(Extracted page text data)
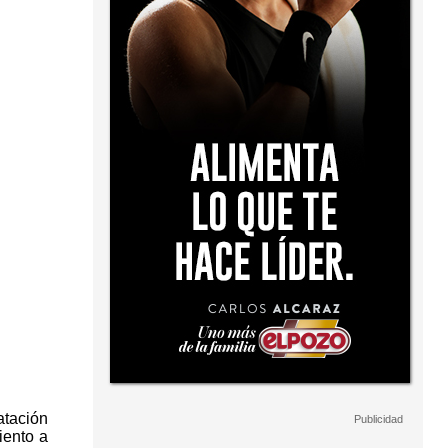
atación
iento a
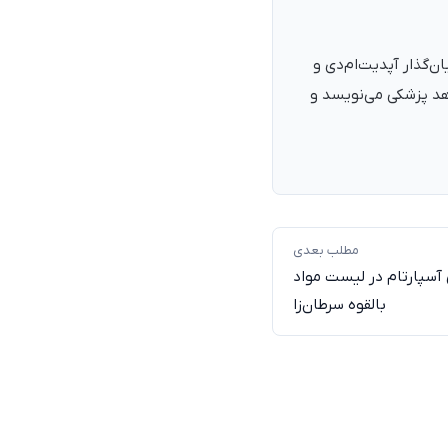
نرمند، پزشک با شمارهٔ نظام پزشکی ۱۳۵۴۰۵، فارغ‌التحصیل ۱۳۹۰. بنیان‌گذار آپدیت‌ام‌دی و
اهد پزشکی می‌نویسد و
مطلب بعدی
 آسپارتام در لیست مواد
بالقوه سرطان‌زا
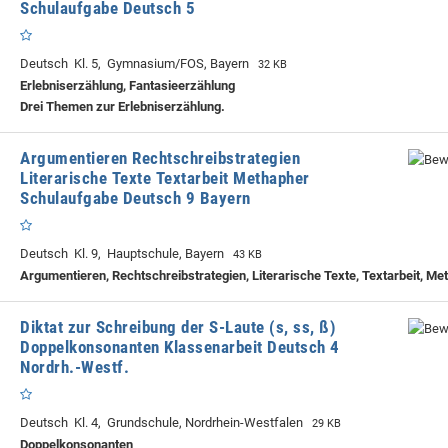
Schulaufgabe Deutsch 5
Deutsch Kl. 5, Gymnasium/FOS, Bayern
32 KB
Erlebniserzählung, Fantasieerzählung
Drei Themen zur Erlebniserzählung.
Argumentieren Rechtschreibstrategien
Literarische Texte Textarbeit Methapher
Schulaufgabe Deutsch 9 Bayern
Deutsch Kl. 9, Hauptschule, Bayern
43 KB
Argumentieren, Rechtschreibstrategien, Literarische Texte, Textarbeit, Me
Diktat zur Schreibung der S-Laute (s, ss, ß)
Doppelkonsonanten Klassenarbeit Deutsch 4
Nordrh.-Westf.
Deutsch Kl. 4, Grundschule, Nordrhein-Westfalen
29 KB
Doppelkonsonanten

* * *

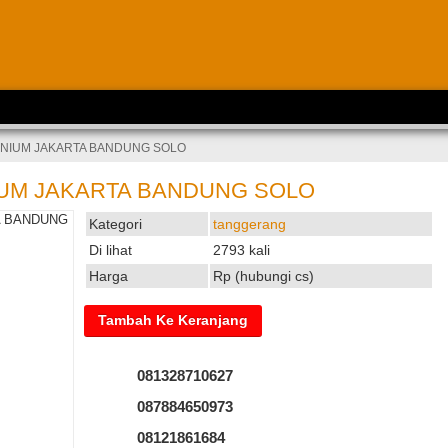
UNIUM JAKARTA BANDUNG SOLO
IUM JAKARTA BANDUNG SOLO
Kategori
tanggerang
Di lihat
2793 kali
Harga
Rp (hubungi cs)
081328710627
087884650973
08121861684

---

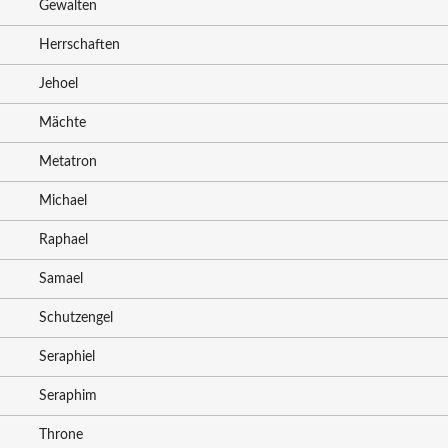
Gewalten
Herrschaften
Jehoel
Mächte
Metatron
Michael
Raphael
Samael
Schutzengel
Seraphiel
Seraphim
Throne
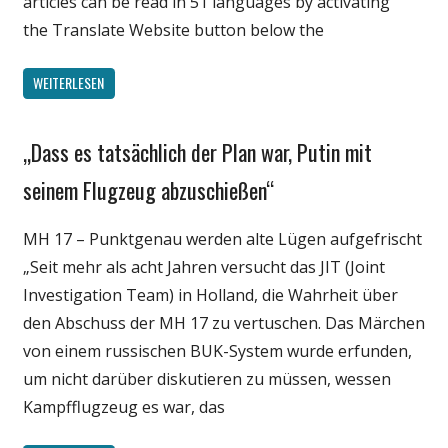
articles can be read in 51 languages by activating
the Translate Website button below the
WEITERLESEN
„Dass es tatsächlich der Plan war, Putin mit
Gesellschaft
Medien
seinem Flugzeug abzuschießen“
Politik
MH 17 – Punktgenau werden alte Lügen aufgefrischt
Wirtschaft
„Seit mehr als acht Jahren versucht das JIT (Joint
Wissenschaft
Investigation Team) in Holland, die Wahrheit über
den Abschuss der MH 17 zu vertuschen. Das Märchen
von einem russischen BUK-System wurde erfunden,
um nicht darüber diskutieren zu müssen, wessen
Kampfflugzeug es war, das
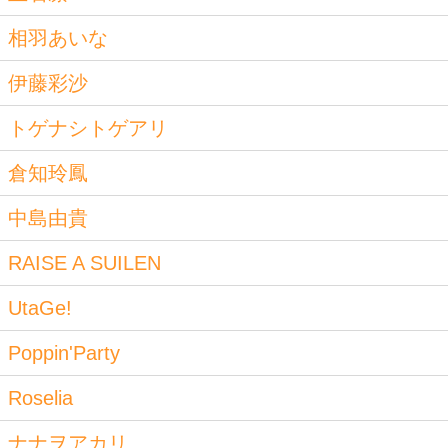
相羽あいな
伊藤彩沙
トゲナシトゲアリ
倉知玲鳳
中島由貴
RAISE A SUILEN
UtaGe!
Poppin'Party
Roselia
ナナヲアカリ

### How to complete this task
Where a line of the records contains the word "Bayern", count it; state only the final tally.

### Answer box
3